Première application de la notion d'abus de droit d'agir en déchéance devant l'INPI
Le 25 janvier 2022
Depuis la réforme du droit des marques par l’ordonnance n°2019-1169 transposant en droit français la directive UE n°2015-2436, l’INPI s’est vu notamment attribuer une compétence exclusive pour connaître des actions en déchéance de marque pour non-usage.
Le point principal de cette nouvelle action en déchéance de marque devant l’INPI était la disparition de l’exigence d’intérêt à agir pour le demandeur en déchéance.
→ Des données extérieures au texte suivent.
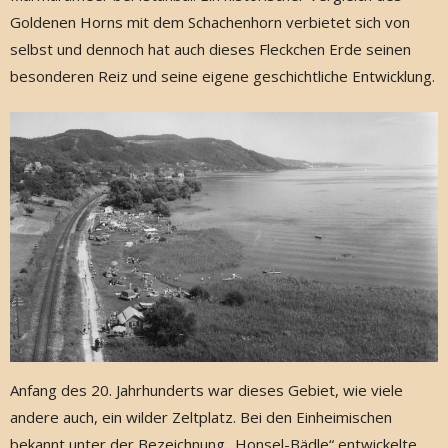
Goldenen Horns mit dem Schachenhorn verbietet sich von
selbst und dennoch hat auch dieses Fleckchen Erde seinen
besonderen Reiz und seine eigene geschichtliche Entwicklung.
Anfang des 20. Jahrhunderts war dieses Gebiet, wie viele
andere auch, ein wilder Zeltplatz. Bei den Einheimischen
bekannt unter der Bezeichnung „Honsel-Bädle“ entwickelte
En effet, l’article L.716-3 du Code de la propriété intellectuelle précise que quand les actions en déchéance de marque sont portées devant les Tribunaux Judiciaires (en cas de demande reconventionnelle ou de connexité avec une action en contrefaçon le TJ reste compétent), l’action est ouverte “à tout intéressé” alors que devant l’Institut national de la propriété industrielle (INPI) l’action est ouverte “à toute personne physique ou morale”.
Cette règle d’absence de démonstration d’intérêt à agir était d’ailleurs classiquement en vigueur devant l’EUIPO pour les actions en déchéance contre les marques de l’Union Européennes.
Or, le risque était de voir les demandeurs pouvoir engager des actions en nullité de marque pour non-usage à des fins abusives, dans la mesure où, formellement, n’importe qui pouvait attaquer n’importe quelle marque en déchéance pour non-usage et ainsi forcer les défendeurs à présenter des preuves d’usage (exercice parfois difficile et toujours laborieux) pour maintenir leurs marquees en vigueur (il convient de préciser qu’en l’absence de preuves d’usage présentées, même si l’usage de la marque est évident, l’INPI est tenu de prononcer automatiquement la déchéance!).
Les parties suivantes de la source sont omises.